## Your instructions
Make an exact copy of all the records, one that contains none of the pictures.
◇ ◇ ◇
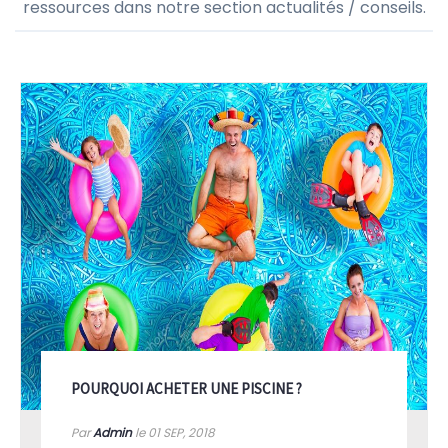
ressources dans notre section actualités / conseils.
POURQUOI ACHETER UNE PISCINE ?
Par
Admin
le 01
SEP, 2018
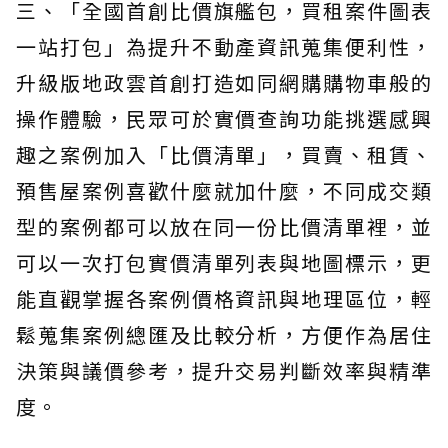
三、「全國首創比價旗艦包，買租案件圖表
一站打包」為提升不動產資訊蒐集便利性，
升級版地政雲首創打造如同網購購物車般的
操作體驗，民眾可於實價查詢功能挑選感興
趣之案例加入「比價清單」，買賣、租賃、
預售屋案例喜歡什麼就加什麼，不同成交類
型的案例都可以放在同一份比價清單裡，並
可以一次打包實價清單列表與地圖標示，更
能直觀掌握各案例價格資訊與地理區位，輕
鬆蒐集案例總匯及比較分析，方便作為居住
決策與議價參考，提升交易判斷效率與精準
度。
◇ ◇ ◇
## Result
ressources dans notre section actualités / conseils.
POURQUOI ACHETER UNE PISCINE ?
Par
Admin
le 01
SEP, 2018
三、「全國首創比價旗艦包，買租案件圖表
一站打包」為提升不動產資訊蒐集便利性，
升級版地政雲首創打造如同網購購物車般的
操作體驗，民眾可於實價查詢功能挑選感興
趣之案例加入「比價清單」，買賣、租賃、
預售屋案例喜歡什麼就加什麼，不同成交類
型的案例都可以放在同一份比價清單裡，並
可以一次打包實價清單列表與地圖標示，更
能直觀掌握各案例價格資訊與地理區位，輕
鬆蒐集案例總匯及比較分析，方便作為居住
決策與議價參考，提升交易判斷效率與精準
度。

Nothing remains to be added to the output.